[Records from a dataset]
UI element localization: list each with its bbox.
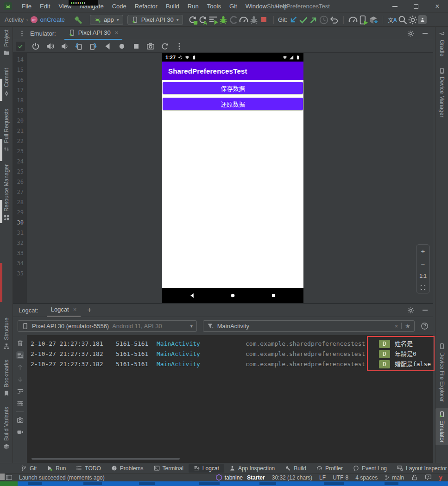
- hide-panel-icon[interactable]: [423, 310, 428, 311]
- help-icon[interactable]: [421, 322, 429, 330]
- zoom-in-button[interactable]: +: [421, 248, 425, 255]
- line-number[interactable]: 35: [17, 268, 27, 279]
- rerun-app-icon[interactable]: [188, 15, 198, 25]
- toolwindow-button-todo[interactable]: TODO: [71, 464, 106, 473]
- phone-screen[interactable]: 1:27 SharedPreferencesTest 保存数据 还原数据: [162, 53, 303, 303]
- android-back-button[interactable]: [189, 293, 195, 299]
- stripe-tab-emulator[interactable]: Emulator: [435, 408, 448, 445]
- attach-debugger-icon[interactable]: [249, 15, 259, 25]
- scroll-to-end-icon[interactable]: [16, 351, 24, 359]
- menu-edit[interactable]: Edit: [36, 3, 54, 10]
- toggle-tool-windows-icon[interactable]: [6, 474, 13, 481]
- indent-setting[interactable]: 4 spaces: [355, 474, 378, 481]
- line-number[interactable]: 14: [17, 55, 27, 65]
- volume-down-icon[interactable]: [60, 42, 69, 50]
- breadcrumb-method[interactable]: onCreate: [40, 16, 65, 23]
- horizontal-scrollbar[interactable]: [32, 458, 180, 460]
- android-overview-button[interactable]: [271, 293, 277, 299]
- line-number[interactable]: 29: [17, 207, 27, 218]
- stripe-tab-device-file-explorer[interactable]: Device File Explorer: [439, 343, 445, 402]
- maximize-button[interactable]: [405, 0, 427, 13]
- encoding[interactable]: UTF-8: [333, 474, 348, 481]
- menu-git[interactable]: Git: [225, 3, 241, 10]
- search-everywhere-icon[interactable]: [398, 15, 408, 25]
- stripe-tab-bookmarks[interactable]: Bookmarks: [3, 360, 10, 397]
- line-number[interactable]: 21: [17, 126, 27, 136]
- line-number[interactable]: 25: [17, 167, 27, 177]
- line-number[interactable]: 26: [17, 177, 27, 187]
- profile-avatar[interactable]: [418, 15, 427, 24]
- power-button-icon[interactable]: [32, 42, 40, 50]
- line-number[interactable]: 27: [17, 187, 27, 197]
- line-number[interactable]: 20: [17, 116, 27, 126]
- stripe-tab-build-variants[interactable]: Build Variants: [3, 407, 10, 450]
- push-icon[interactable]: [309, 15, 319, 25]
- logcat-filter-input[interactable]: MainActivity × ★: [203, 320, 415, 332]
- snapshot-icon[interactable]: [161, 42, 169, 50]
- line-number[interactable]: 19: [17, 106, 27, 116]
- emulator-more-menu-icon[interactable]: [175, 42, 183, 50]
- device-select[interactable]: Pixel API 30 ▾: [127, 15, 183, 25]
- line-number[interactable]: 23: [17, 146, 27, 156]
- line-number[interactable]: 16: [17, 75, 27, 85]
- caret-position[interactable]: 30:32 (12 chars): [272, 474, 312, 481]
- line-number[interactable]: 33: [17, 248, 27, 258]
- clear-filter-icon[interactable]: ×: [395, 323, 398, 330]
- android-home-button[interactable]: [230, 293, 236, 299]
- rotate-right-icon[interactable]: [89, 42, 97, 50]
- apply-code-changes-icon[interactable]: A: [198, 15, 208, 25]
- nav-home-icon[interactable]: [118, 42, 126, 50]
- git-branch-widget[interactable]: main: [385, 474, 404, 481]
- scroll-down-icon[interactable]: [16, 375, 24, 383]
- toolwindow-button-run[interactable]: Run: [42, 464, 71, 473]
- breadcrumb[interactable]: Activity: [5, 16, 24, 23]
- zoom-out-button[interactable]: −: [421, 261, 425, 268]
- emulator-device-tab[interactable]: Pixel API 30 ×: [64, 27, 123, 40]
- tabnine-status[interactable]: tabnineStarter: [215, 474, 265, 481]
- notifications-icon[interactable]: [425, 474, 432, 481]
- line-number[interactable]: 31: [17, 228, 27, 238]
- line-number[interactable]: 17: [17, 85, 27, 95]
- stripe-tab-pull-requests[interactable]: Pull Requests: [3, 109, 10, 152]
- menu-build[interactable]: Build: [162, 3, 183, 10]
- commit-icon[interactable]: [298, 15, 309, 25]
- stripe-tab-device-manager[interactable]: Device Manager: [439, 68, 445, 117]
- line-number[interactable]: 22: [17, 136, 27, 146]
- favorite-filter-icon[interactable]: ★: [405, 323, 410, 330]
- toolwindow-button-problems[interactable]: Problems: [106, 464, 149, 473]
- settings-gear-icon[interactable]: [408, 15, 418, 25]
- line-number[interactable]: 18: [17, 95, 27, 106]
- profile-app-icon[interactable]: [239, 15, 249, 25]
- attach-profiler-icon[interactable]: [228, 15, 239, 25]
- panel-settings-gear-icon[interactable]: [407, 30, 414, 37]
- volume-up-icon[interactable]: [46, 42, 54, 50]
- toolwindow-button-app-inspection[interactable]: App Inspection: [224, 464, 280, 473]
- zoom-reset-button[interactable]: 1:1: [419, 273, 426, 279]
- stripe-tab-structure[interactable]: Structure: [3, 318, 10, 349]
- minimize-button[interactable]: [384, 0, 405, 13]
- close-tab-icon[interactable]: ×: [115, 29, 119, 36]
- add-tab-button[interactable]: +: [87, 306, 91, 314]
- kebab-menu-icon[interactable]: [19, 30, 25, 37]
- line-number[interactable]: 15: [17, 65, 27, 75]
- scroll-up-icon[interactable]: [16, 363, 24, 371]
- zoom-fit-icon[interactable]: [420, 285, 426, 290]
- save-data-button[interactable]: 保存数据: [163, 82, 303, 94]
- run-with-coverage-icon[interactable]: [208, 15, 218, 25]
- screenshot-icon[interactable]: [16, 416, 24, 424]
- update-project-icon[interactable]: [288, 15, 298, 25]
- nav-back-icon[interactable]: [103, 42, 112, 50]
- stripe-tab-gradle[interactable]: Gradle: [439, 31, 445, 56]
- line-number[interactable]: 24: [17, 156, 27, 167]
- menu-tools[interactable]: Tools: [203, 3, 225, 10]
- menu-refactor[interactable]: Refactor: [131, 3, 162, 10]
- toolwindow-button-build[interactable]: Build: [280, 464, 311, 473]
- menu-run[interactable]: Run: [183, 3, 203, 10]
- lock-icon[interactable]: [411, 474, 418, 481]
- logcat-output[interactable]: 2-10-27 21:27:37.181 5161-5161 MainActiv…: [27, 335, 433, 463]
- close-button[interactable]: ×: [427, 0, 448, 13]
- rotate-left-icon[interactable]: [75, 42, 83, 50]
- close-tab-icon[interactable]: ×: [73, 306, 77, 313]
- stripe-tab-resource-manager[interactable]: Resource Manager: [3, 164, 10, 221]
- device-file-download-icon[interactable]: [368, 15, 379, 25]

§ **Assignment**:
Look for the word "Manager" in the records above, count the lines that hold it, and give only that number.

§ **Result for this exercise**:
2